Still, he mused, at least the stories helped obscure the truth, which-to him, at least-was infinitely more distressing. That the Bastion Society had wanted to destroy the Queen, all the while claiming they were doing it for the good of the Empire, made little sense to him. The monarch was the glue that bound the Empire together. To destroy her would be to remove the very heart of the Empire itself, all that was great about England. He rather thought the whole affair had more to do with Enoch Graves and his delusions of grandeur than any sense of assumed duty or righteousness he may have laid claim to. He was as power mad as the rest of them, all the other madmen and criminals he and Newbury had come up against in their time. The difference was, he’d had money and influence. That was all.
Bainbridge took a long pull on his brandy and winced as his shoulder flared with pain. It was still strapped beneath his jacket, and he’d been grateful these last few days for the use of his cane, which he’d recovered from the police morgue after it was pulled from the belly of the dead man who’d attacked him. He still hadn’t discovered the man’s name, but he knew it was likely to be buried in one of the files on his desk, associated somehow with the Bastion Society.
He’d spent the last two days poring over those files again, looking for any details that might aid him in his investigation. Not that there was much left to do. The former members of the Bastion Society were all dead, to a man, hounded, caught, and executed by the Queen’s agents, rooted out as terrorists and smote down. All but one: a man named Warrander, who had been found dead in his apartment, having slashed his own wrists in the bathtub. The whole thing had evidently proved too much for him.
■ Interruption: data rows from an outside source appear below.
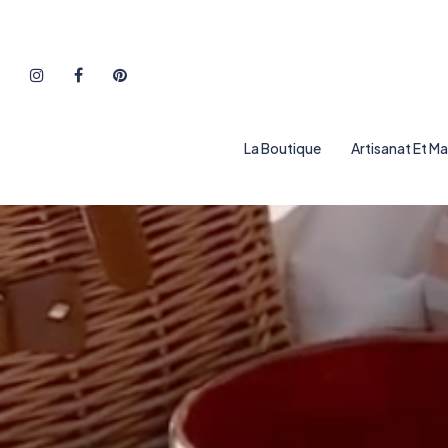
La Boutique
Artisanat Et M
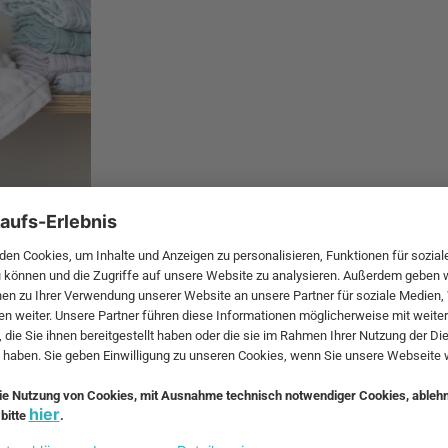
 Fine
Vasiljev, die sich mit der Verarbeitung von Bio-Baumwolle besc
s dar.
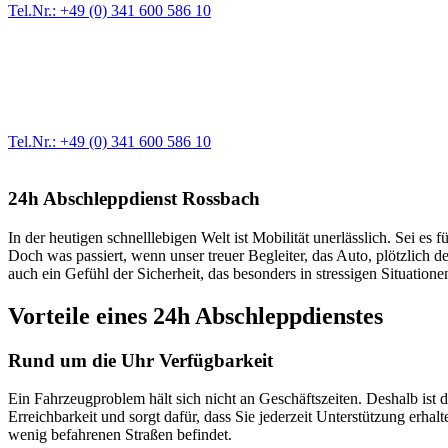
Tel.Nr.: +49 (0) 341 600 586 10
Werkstatt für LKW + PKW
Egal ob Motor oder Bremsen - unsere langjährige Erfahrung und moder
Erstausrüster-Qualität.
Tel.Nr.: +49 (0) 341 600 586 10
24h Abschleppdienst Rossbach
In der heutigen schnelllebigen Welt ist Mobilität unerlässlich. Sei 
Doch was passiert, wenn unser treuer Begleiter, das Auto, plötzlich d
auch ein Gefühl der Sicherheit, das besonders in stressigen Situation
Vorteile eines 24h Abschleppdienstes
Rund um die Uhr Verfügbarkeit
Ein Fahrzeugproblem hält sich nicht an Geschäftszeiten. Deshalb ist 
Erreichbarkeit und sorgt dafür, dass Sie jederzeit Unterstützung erha
wenig befahrenen Straßen befindet.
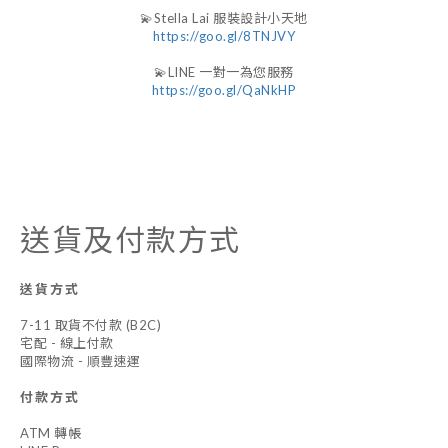
💫Stella Lai 服裝設計小天地
https://goo.gl/8TNJVY
💫LINE 一對一為您服務
https://goo.gl/QaNkHP
送貨及付款方式
送貨方式
7-11 取貨不付款 (B2C)
宅配 - 線上付款
國際物流 - 順豐速運
付款方式
ATM 轉帳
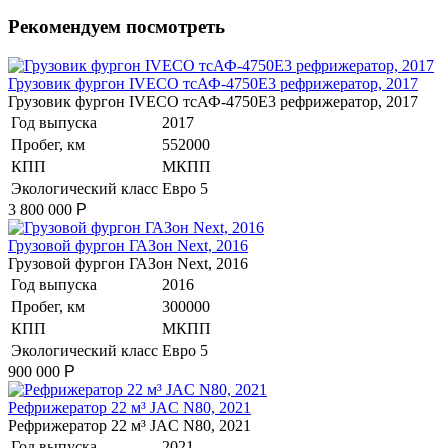
Рекомендуем посмотреть
Грузовик фургон IVECO тсАФ-4750Е3 рефрижератор, 2017
Грузовик фургон IVECO тсАФ-4750Е3 рефрижератор, 2017
Год выпуска
2017
Пробег, км
552000
КПП
МКПП
Экологический класс
Евро 5
3 800 000
Р
Грузовой фургон ГАЗон Next, 2016
Грузовой фургон ГАЗон Next, 2016
Год выпуска
2016
Пробег, км
300000
КПП
МКПП
Экологический класс
Евро 5
900 000
Р
Рефрижератор 22 м³ JAC N80, 2021
Рефрижератор 22 м³ JAC N80, 2021
Год выпуска
2021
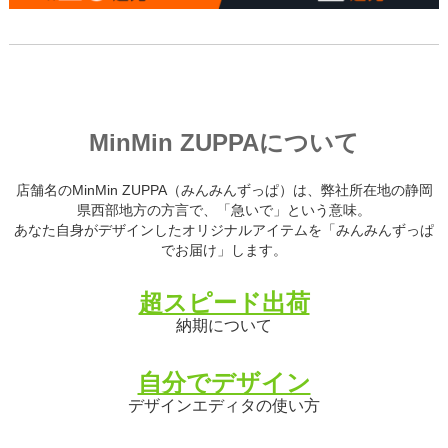
MinMin ZUPPAについて
店舗名のMinMin ZUPPA（みんみんずっぱ）は、弊社所在地の静岡
県西部地方の方言で、「急いで」という意味。
あなた自身がデザインしたオリジナルアイテムを「みんみんずっぱ
でお届け」します。
超スピード出荷
納期について
自分でデザイン
デザインエディタの使い方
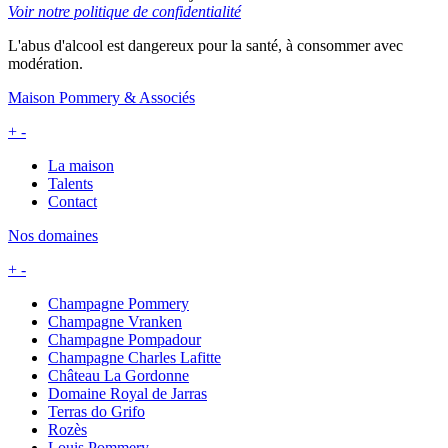
Voir notre politique de confidentialité
L'abus d'alcool est dangereux pour la santé, à consommer avec
modération.
Maison Pommery & Associés
+
-
La maison
Talents
Contact
Nos domaines
+
-
Champagne Pommery
Champagne Vranken
Champagne Pompadour
Champagne Charles Lafitte
Château La Gordonne
Domaine Royal de Jarras
Terras do Grifo
Rozès
Louis Pommery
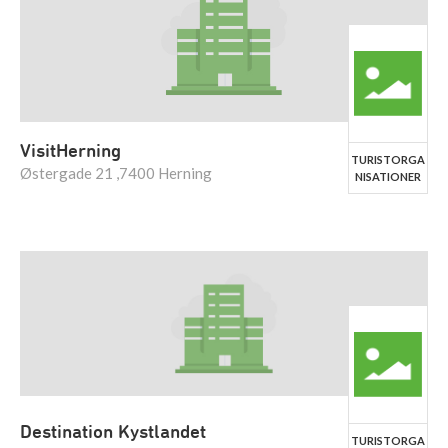
VisitHerning
TURISTORGA
Østergade 21 ,7400 Herning
NISATIONER
Destination Kystlandet
TURISTORGA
Graves himself had been found dead at the scene, knifed in the chest, his neck broken. Bainbridge hadn’t known what to make of that, but had settled on the notion that one of his own men must have turned on him in the chaos of the siege, or else one of Fabian’s people had finished him off before being killed himself. He’d decided not to devote too much effort to finding out; the very fact that Graves was dead was enough for him. Whether the man’s wild claims about rebirth and resurrection were true or not, he wouldn’t be troubling anyone else in Bainbridge’s lifetime.
Now, the chief inspector was engaged in weeding out all the Bastion Society’s connections, trying to discover who had supported them in their quest to destroy the monarchy. But he was finding their organisation had been built on smoke: every trail led to a dead end or a dead man, every address to a place that had never existed. He didn’t know what to make of it all, but he knew the threat had dissipated, for now at least. There would be more like them in time. His lot, he had learned from experience, was a never-ending battle against the enemies of the Crown.